Get rid of Firewire by adding a GPU (embedded or more expensive proprietary card ) to the system design? Not really. Besides they didn't dump from the 2012 Mac Mini.
Eventually, probably yes. Top tier priority removal? Probably not. An ODD is likely much higher on the list.
TB hard drives are a quite dubious key market focus for Thunderbolt. Running a single protocol ( SATA pci-e traffic) over a wire really doesn't leverage much of an advantage for TB over just using eSATA/SAS natively. There is absolutely
zero speed increase. None. It is purely about placement of the of the SATA controller chip; inside or outside the Mac Pro. Given 2-4 PCI-e slots in a Mac Pro there is a very huge question mark about significant added utility there. Especially in the context where the Mac Pro's PCI-e card slots are v3.0 speed and wider lane bundles available and TB is capped at v2. and capped at 4 lanes.

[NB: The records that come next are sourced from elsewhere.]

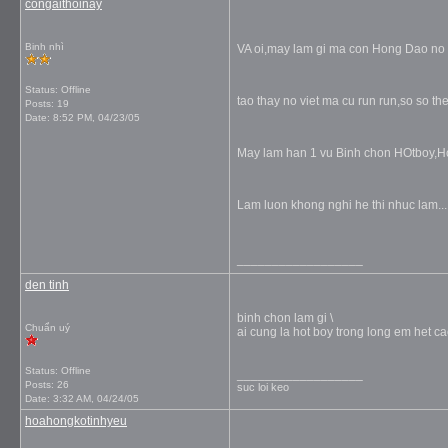
congaithoinay
Binh nhì
VA oi,may lam gi ma con Hong Dao no 
Status: Offline
tao thay no viet ma cu run run,so so t
Posts: 19
Date:
8:52 PM, 04/23/05
May lam han 1 vu Binh chon HOtboy,Hot
Lam luon khong nghi he thi nhuc lam...
__________________
den tinh
binh chon lam gi \
Chuẩn uý
ai cung la hot boy trong long em het c
Status: Offline
__________________
Posts: 26
suc loi keo
Date:
3:32 AM, 04/24/05
hoahongkotinhyeu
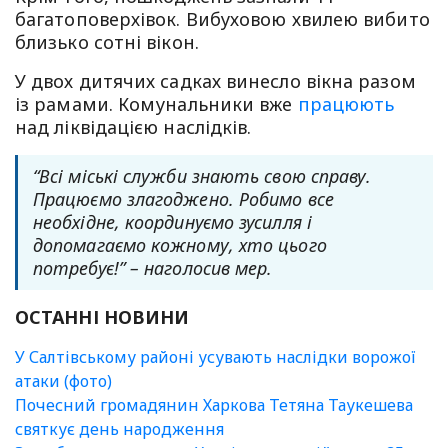
багатоповерхівок. Вибуховою хвилею вибито
близько сотні вікон.
У двох дитячих садках винесло вікна разом
із рамами. Комунальники вже
працюють
над ліквідацією наслідків.
“Всі міські служби знають свою справу.
Працюємо злагоджено. Робимо все
необхідне, координуємо зусилля і
допомагаємо кожному, хто цього
потребує!” – наголосив мер.
ОСТАННІ НОВИНИ
У Салтівському районі усувають наслідки ворожої
атаки (фото)
Почесний громадянин Харкова Тетяна Таукешева
святкує день народження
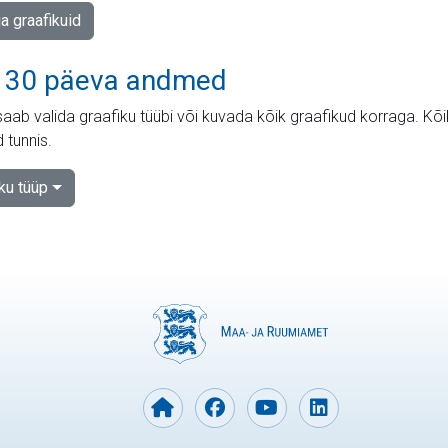
ja graafikuid
 30 päeva andmed
aab valida graafiku tüübi või kuvada kõik graafikud korraga. Kõ
 tunnis.
iku tüüp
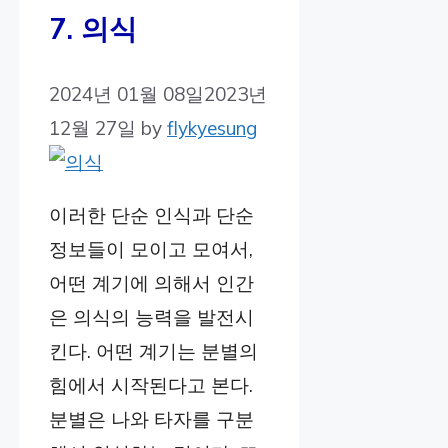
7. 의식
2024년 01월 08일
2023년
12월 27일
by
flykyesung
이러한 단순 인식과 단순
정보들이 모이고 모여서,
어떤 계기에 의해서 인간
은 의식의 능력을 발전시
킨다. 어떤 계기는 분별의
힘에서 시작된다고 본다.
분별은 나와 타자를 구분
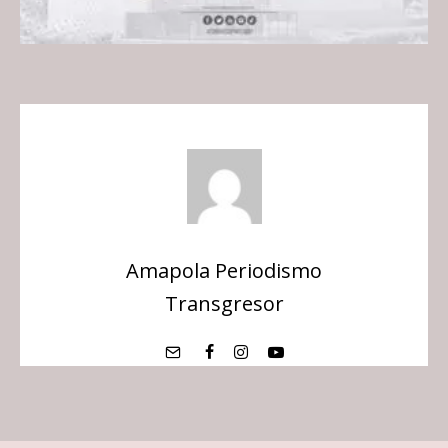
Amapola Periodismo
Transgresor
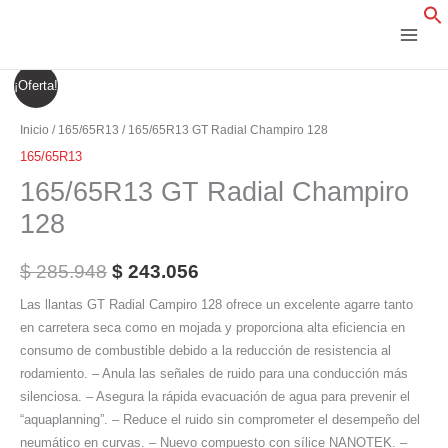
Ir
al
contenido
165/65R13
El
El
¡Oferta!
GT
precio
precio
Radial
Inicio
/
165/65R13
/ 165/65R13 GT Radial Champiro 128
Champiro
original
actual
165/65R13
128
165/65R13 GT Radial Champiro
era:
es:
cantidad
128
$ 285.948.
$ 243.056.
$
285.948
$
243.056
Las llantas GT Radial Campiro 128 ofrece un excelente agarre tanto
en carretera seca como en mojada y proporciona alta eficiencia en
consumo de combustible debido a la reducción de resistencia al
rodamiento. – Anula las señales de ruido para una conducción más
silenciosa. – Asegura la rápida evacuación de agua para prevenir el
“aquaplanning”. – Reduce el ruido sin comprometer el desempeño del
neumático en curvas. – Nuevo compuesto con sílice NANOTEK. –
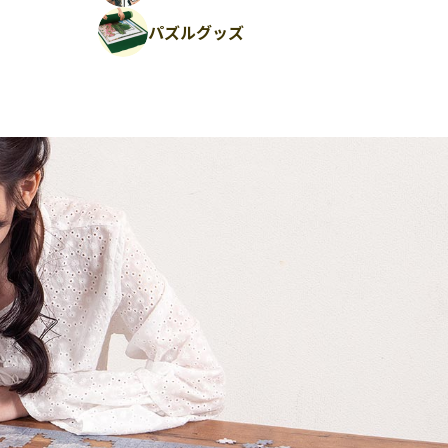
パズルグッズ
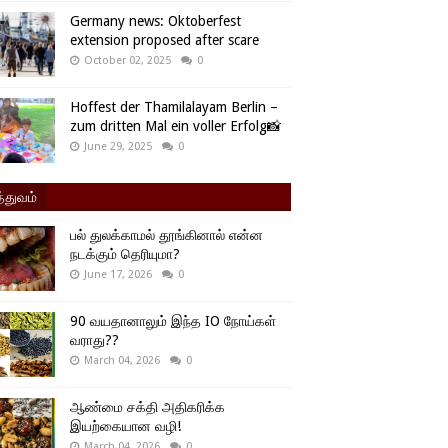
Germany news: Oktoberfest
extension proposed after scare
October 02, 2025
0
Hoffest der Thamilalayam Berlin –
zum dritten Mal ein voller Erfolg📸
June 29, 2025
0
்துவம்
பல் துலக்காமல் தூங்கினால் என்ன
நடக்கும் தெரியுமா?
June 17, 2026
0
90 வயதானாலும் இந்த IO நோய்கள்
வராது??
March 04, 2026
0
ஆண்மை சக்தி அதிகரிக்க
இயற்கையான வழி!
March 04, 2026
0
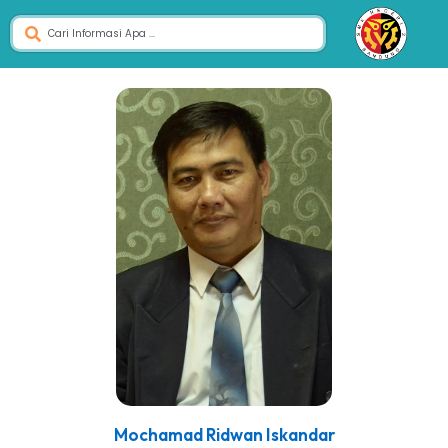
Mochamad Ridwan Iskandar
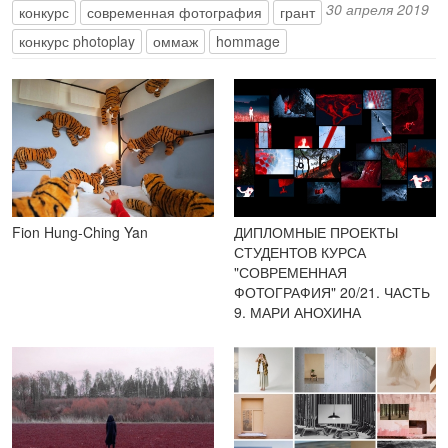
30 апреля 2019
конкурс
современная фотография
грант
конкурс photoplay
оммаж
hommage
Fion Hung-Ching Yan
ДИПЛОМНЫЕ ПРОЕКТЫ
СТУДЕНТОВ КУРСА
"СОВРЕМЕННАЯ
ФОТОГРАФИЯ" 20/21. ЧАСТЬ
9. МАРИ АНОХИНА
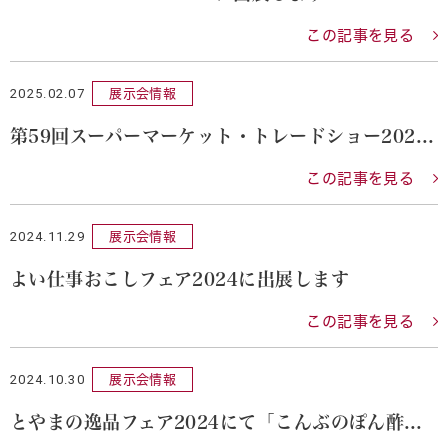
この記事を見る
2025.02.07
展示会情報
第59回スーパーマーケット・トレードショー2025に出展します
この記事を見る
2024.11.29
展示会情報
よい仕事おこしフェア2024に出展します
この記事を見る
2024.10.30
展示会情報
とやまの逸品フェア2024にて「こんぶのぽん酢」「味付昆布」「白えびのだし」を販売いたします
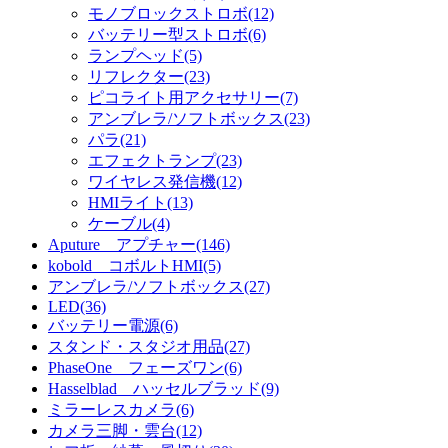
モノブロックストロボ(12)
バッテリー型ストロボ(6)
ランプヘッド(5)
リフレクター(23)
ピコライト用アクセサリー(7)
アンブレラ/ソフトボックス(23)
パラ(21)
エフェクトランプ(23)
ワイヤレス発信機(12)
HMIライト(13)
ケーブル(4)
Aputure アプチャー(146)
kobold コボルトHMI(5)
アンブレラ/ソフトボックス(27)
LED(36)
バッテリー電源(6)
スタンド・スタジオ用品(27)
PhaseOne フェーズワン(6)
Hasselblad ハッセルブラッド(9)
ミラーレスカメラ(6)
カメラ三脚・雲台(12)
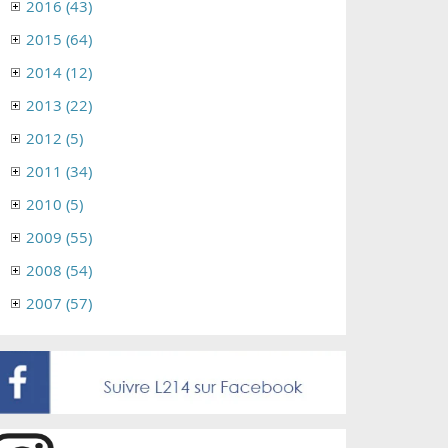
2016 (43)
2015 (64)
2014 (12)
2013 (22)
2012 (5)
2011 (34)
2010 (5)
2009 (55)
2008 (54)
2007 (57)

The sole secondary upside to TB is a "buy once use many" effect when the SATA controller is placed outside the box. That controller could be added to a variety of Mac just by plugging in a cable. However, that convenience comes at a increased cost. Unless avoiding buying muliple cards the bang for the buck is there. Especially for those who have already adopted significant eSATA/SAS investments.
Oh yeah, and doesn't Apple sell TB monitors?
tail wagging the dog. The TB "monitor" is a docking station. Why does a Mac Pro need a docking station? It doesn't.